My Catholic journey began when I was 8 years old and being raised in a Methodist church. It started with a something of a supernatural experience. There was a voice in my head that head that kept speaking up whenever I was in church. The voice said, “Something is wrong.”
The voice matched the thoughts I had begun to have. I had started to wonder if my lifelong experience of God was going to be sitting on a hard bench listening to some man talk for forty-five minutes. For all the supernatural splendor I had read about in the Bible, my own experience of God seemed way too mundane. I kept wondering, “Isn’t there something more than this?”
“Isn’t there something more than this?”
The answer to my questions came when I was a senior in high school and started dating a Catholic boy. There was no Catholic Church in my hometown but Chris (who is now my husband) went to the church in the next town over. After we had been dating for a few weeks, he invited me to attend Mass with him. I was a terrified, but I agreed.

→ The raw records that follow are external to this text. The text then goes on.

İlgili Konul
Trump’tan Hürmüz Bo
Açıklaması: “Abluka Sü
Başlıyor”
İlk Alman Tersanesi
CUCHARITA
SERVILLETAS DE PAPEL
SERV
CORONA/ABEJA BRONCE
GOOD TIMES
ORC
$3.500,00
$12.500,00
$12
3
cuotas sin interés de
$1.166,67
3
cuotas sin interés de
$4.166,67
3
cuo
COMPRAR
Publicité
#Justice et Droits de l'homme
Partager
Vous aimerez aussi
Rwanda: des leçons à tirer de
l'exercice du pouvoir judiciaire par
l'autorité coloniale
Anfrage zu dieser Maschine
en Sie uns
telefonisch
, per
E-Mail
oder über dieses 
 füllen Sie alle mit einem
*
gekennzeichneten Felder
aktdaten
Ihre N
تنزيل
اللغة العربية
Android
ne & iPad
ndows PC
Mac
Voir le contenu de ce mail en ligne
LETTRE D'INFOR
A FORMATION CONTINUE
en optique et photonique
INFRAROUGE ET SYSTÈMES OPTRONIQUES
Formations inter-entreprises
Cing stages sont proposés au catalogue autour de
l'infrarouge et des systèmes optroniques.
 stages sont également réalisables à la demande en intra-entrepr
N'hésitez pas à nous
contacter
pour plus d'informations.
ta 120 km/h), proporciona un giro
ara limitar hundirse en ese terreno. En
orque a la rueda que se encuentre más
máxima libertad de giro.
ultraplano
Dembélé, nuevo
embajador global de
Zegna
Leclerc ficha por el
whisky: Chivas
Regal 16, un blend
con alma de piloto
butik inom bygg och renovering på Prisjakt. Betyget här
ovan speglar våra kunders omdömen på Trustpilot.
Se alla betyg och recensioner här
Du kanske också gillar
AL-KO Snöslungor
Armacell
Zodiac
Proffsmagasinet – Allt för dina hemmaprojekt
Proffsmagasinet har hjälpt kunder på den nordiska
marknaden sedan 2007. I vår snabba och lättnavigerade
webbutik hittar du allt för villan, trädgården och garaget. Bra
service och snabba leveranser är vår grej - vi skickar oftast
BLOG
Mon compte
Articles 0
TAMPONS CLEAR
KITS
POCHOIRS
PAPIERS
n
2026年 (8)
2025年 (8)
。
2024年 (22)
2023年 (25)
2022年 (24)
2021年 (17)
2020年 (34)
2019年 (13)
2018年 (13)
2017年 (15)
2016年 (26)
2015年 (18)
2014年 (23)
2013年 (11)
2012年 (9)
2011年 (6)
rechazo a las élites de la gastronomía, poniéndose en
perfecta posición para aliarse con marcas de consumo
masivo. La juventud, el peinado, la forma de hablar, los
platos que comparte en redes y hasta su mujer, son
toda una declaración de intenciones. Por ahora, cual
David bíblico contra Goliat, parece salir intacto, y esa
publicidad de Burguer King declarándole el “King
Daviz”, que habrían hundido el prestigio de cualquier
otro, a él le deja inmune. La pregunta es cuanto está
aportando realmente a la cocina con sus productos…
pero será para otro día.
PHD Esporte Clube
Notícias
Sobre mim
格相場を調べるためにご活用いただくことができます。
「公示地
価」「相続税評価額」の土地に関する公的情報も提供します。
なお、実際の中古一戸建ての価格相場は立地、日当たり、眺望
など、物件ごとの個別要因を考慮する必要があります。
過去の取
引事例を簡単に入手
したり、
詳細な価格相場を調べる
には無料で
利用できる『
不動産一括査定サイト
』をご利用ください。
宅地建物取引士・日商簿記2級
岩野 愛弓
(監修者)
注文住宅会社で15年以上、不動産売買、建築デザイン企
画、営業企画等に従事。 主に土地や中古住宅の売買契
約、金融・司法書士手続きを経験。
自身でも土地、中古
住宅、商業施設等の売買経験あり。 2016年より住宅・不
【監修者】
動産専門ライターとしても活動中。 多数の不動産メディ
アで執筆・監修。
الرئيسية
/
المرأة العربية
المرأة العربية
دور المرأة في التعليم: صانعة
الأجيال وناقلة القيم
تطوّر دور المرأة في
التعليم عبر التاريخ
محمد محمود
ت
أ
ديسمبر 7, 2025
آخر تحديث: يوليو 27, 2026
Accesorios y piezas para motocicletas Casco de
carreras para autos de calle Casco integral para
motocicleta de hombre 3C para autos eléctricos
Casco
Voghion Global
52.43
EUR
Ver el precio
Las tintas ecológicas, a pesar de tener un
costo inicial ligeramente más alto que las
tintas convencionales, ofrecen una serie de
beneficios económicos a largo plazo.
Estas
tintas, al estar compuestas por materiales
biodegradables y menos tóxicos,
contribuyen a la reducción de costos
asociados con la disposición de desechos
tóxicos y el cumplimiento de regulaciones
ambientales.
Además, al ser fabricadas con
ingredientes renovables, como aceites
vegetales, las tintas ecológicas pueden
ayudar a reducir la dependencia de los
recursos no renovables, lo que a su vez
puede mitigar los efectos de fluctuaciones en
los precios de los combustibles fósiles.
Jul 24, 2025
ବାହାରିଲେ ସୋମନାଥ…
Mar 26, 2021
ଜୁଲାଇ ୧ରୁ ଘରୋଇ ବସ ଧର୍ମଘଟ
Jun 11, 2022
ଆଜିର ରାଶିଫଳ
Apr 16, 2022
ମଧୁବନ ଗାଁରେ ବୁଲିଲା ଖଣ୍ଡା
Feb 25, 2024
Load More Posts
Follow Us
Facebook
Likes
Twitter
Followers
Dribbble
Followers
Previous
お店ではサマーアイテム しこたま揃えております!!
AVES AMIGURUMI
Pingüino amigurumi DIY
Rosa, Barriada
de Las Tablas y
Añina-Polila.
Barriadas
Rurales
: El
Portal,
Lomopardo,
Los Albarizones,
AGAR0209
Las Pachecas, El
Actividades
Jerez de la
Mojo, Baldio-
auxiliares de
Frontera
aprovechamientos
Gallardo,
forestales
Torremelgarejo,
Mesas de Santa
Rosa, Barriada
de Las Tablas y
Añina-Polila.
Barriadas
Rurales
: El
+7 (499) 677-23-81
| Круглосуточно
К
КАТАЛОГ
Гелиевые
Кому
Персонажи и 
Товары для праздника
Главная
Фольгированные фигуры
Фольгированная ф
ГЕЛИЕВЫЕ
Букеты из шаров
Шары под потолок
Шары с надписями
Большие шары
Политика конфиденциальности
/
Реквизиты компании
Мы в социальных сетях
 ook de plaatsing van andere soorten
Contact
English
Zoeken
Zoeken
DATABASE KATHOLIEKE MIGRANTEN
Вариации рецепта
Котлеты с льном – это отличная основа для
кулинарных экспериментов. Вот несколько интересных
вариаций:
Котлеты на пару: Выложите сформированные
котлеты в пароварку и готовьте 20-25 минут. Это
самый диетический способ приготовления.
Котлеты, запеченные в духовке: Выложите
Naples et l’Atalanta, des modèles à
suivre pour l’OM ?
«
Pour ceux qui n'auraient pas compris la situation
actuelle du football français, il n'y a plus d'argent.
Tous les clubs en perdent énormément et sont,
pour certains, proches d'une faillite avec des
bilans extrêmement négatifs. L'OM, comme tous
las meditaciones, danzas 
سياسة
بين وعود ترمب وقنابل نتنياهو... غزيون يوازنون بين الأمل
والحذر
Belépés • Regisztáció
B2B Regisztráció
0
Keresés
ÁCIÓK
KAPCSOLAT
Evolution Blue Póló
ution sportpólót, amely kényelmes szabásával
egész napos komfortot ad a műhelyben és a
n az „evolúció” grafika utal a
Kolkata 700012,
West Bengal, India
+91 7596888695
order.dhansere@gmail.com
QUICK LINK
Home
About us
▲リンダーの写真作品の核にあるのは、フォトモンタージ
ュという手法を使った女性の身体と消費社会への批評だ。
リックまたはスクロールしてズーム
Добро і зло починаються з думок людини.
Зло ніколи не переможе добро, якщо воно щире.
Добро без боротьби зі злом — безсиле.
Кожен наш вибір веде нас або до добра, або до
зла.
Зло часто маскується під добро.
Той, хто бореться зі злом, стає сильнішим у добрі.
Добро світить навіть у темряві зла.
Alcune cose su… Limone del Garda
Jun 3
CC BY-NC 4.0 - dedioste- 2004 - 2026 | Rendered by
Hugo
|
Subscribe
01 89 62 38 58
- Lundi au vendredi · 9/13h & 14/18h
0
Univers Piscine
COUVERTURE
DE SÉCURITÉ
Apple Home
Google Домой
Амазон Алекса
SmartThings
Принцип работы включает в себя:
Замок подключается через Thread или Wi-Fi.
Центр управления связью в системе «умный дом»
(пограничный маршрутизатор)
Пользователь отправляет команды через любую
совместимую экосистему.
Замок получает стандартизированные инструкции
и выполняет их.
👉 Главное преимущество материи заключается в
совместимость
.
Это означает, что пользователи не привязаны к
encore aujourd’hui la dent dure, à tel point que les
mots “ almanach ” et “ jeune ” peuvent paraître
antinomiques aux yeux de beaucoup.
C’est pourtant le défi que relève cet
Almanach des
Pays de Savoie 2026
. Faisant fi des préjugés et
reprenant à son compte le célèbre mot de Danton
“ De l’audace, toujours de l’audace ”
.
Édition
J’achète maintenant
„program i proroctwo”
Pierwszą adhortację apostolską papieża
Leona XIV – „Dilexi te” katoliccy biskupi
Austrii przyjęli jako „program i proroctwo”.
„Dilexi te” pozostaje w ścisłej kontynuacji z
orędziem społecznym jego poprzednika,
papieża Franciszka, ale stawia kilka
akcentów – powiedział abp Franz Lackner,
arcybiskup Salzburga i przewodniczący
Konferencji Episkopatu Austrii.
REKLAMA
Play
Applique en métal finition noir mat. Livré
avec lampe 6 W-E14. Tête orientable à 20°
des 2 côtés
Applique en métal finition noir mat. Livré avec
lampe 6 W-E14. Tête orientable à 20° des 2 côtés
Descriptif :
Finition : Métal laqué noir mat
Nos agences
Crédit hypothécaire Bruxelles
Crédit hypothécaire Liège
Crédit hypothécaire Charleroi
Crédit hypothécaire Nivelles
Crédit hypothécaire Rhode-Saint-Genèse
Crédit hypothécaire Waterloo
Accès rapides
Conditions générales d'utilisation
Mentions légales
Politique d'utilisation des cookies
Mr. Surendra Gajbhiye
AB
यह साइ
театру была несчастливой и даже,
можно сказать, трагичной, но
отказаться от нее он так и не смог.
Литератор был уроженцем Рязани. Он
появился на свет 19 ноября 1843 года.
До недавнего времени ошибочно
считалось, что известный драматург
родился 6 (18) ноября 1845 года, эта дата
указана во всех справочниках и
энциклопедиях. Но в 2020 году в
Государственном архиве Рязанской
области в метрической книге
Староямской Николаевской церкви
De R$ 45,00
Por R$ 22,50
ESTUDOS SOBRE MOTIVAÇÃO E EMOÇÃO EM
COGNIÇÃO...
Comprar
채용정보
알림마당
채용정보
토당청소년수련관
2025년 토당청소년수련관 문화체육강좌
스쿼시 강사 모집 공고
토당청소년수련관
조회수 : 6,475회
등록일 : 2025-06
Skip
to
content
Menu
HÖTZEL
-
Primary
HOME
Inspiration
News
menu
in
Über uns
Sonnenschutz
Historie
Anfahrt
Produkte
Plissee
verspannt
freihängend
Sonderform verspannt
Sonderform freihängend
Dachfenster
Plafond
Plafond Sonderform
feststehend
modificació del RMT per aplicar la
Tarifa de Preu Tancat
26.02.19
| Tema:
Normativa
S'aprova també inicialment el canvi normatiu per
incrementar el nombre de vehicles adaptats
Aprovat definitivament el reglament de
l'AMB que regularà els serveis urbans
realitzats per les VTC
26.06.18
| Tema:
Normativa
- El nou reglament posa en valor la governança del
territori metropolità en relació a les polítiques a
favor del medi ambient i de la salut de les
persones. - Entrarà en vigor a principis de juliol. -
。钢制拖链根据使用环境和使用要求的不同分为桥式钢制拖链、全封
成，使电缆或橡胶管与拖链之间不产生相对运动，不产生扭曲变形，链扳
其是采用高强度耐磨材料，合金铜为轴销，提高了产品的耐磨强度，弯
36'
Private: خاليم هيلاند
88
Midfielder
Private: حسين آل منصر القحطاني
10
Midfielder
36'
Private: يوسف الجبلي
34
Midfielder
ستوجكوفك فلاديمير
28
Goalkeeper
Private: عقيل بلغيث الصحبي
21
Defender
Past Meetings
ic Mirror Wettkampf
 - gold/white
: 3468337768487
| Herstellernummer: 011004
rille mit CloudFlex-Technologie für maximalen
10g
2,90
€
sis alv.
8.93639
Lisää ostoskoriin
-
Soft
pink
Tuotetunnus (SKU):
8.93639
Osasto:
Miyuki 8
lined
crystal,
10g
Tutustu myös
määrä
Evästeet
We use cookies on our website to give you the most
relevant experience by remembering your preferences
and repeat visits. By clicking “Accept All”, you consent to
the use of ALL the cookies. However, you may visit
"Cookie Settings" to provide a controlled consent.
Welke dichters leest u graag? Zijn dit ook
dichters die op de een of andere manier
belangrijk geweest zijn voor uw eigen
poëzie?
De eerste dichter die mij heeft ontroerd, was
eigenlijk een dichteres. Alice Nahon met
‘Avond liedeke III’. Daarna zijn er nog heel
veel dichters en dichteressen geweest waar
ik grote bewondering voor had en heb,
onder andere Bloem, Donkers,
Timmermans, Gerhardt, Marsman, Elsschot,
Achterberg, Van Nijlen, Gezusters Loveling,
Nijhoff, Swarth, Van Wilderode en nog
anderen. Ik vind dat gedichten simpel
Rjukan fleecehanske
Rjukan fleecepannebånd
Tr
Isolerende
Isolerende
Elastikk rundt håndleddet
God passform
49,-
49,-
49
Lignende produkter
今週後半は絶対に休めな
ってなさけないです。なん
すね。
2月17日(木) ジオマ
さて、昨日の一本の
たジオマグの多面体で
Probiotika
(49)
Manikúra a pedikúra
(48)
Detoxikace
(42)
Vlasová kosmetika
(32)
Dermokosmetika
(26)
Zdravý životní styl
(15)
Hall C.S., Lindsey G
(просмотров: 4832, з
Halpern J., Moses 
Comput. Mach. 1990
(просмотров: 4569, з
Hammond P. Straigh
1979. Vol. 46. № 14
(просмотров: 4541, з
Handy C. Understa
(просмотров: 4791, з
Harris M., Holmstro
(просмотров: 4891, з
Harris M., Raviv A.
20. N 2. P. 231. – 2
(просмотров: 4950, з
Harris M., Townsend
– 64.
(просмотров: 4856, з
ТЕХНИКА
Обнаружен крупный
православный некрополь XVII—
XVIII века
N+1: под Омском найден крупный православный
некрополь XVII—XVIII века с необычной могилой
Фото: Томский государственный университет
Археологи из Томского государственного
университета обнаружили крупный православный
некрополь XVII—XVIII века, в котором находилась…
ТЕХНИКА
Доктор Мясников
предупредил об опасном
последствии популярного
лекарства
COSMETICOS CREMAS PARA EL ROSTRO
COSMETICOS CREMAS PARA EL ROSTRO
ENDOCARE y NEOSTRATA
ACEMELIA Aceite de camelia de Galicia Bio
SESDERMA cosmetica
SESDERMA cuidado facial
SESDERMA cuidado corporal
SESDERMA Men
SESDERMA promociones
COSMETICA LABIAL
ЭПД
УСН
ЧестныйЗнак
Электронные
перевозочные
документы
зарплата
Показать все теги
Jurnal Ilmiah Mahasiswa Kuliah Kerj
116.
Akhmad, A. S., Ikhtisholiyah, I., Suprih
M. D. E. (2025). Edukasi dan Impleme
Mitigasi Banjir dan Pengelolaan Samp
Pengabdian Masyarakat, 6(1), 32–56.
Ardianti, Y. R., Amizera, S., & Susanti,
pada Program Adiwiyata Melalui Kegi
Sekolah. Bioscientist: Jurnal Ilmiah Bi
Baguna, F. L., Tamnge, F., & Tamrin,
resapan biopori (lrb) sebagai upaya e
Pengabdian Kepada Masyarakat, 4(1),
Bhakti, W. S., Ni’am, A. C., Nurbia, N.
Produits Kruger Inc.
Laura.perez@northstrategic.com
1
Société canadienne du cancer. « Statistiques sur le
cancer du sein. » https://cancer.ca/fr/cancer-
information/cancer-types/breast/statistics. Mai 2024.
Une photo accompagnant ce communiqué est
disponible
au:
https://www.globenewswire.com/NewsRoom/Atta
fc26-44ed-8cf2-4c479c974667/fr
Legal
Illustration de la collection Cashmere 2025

I was terrified because of the things I had heard about Catholics. My mother wouldn’t even say “Catholics” out loud. When I told her at age 9 that I wanted to be nun (I had just seen The Sound of Music) she said, “You can’t. You’d have to be (in a whisper) Catholic.” Then she told me that Catholics didn’t pray to God, they only prayed to Mary, and she passed it along to God for them. Also, they worshipped statues. I asked Chris about these strange practices, and he quickly assured me that my mother had been greatly misinformed. And when he explained transubstantiation to me, I thought, “That’s IT!” That was the thing that I had been craving – an experience of God that was tangible and transcendent!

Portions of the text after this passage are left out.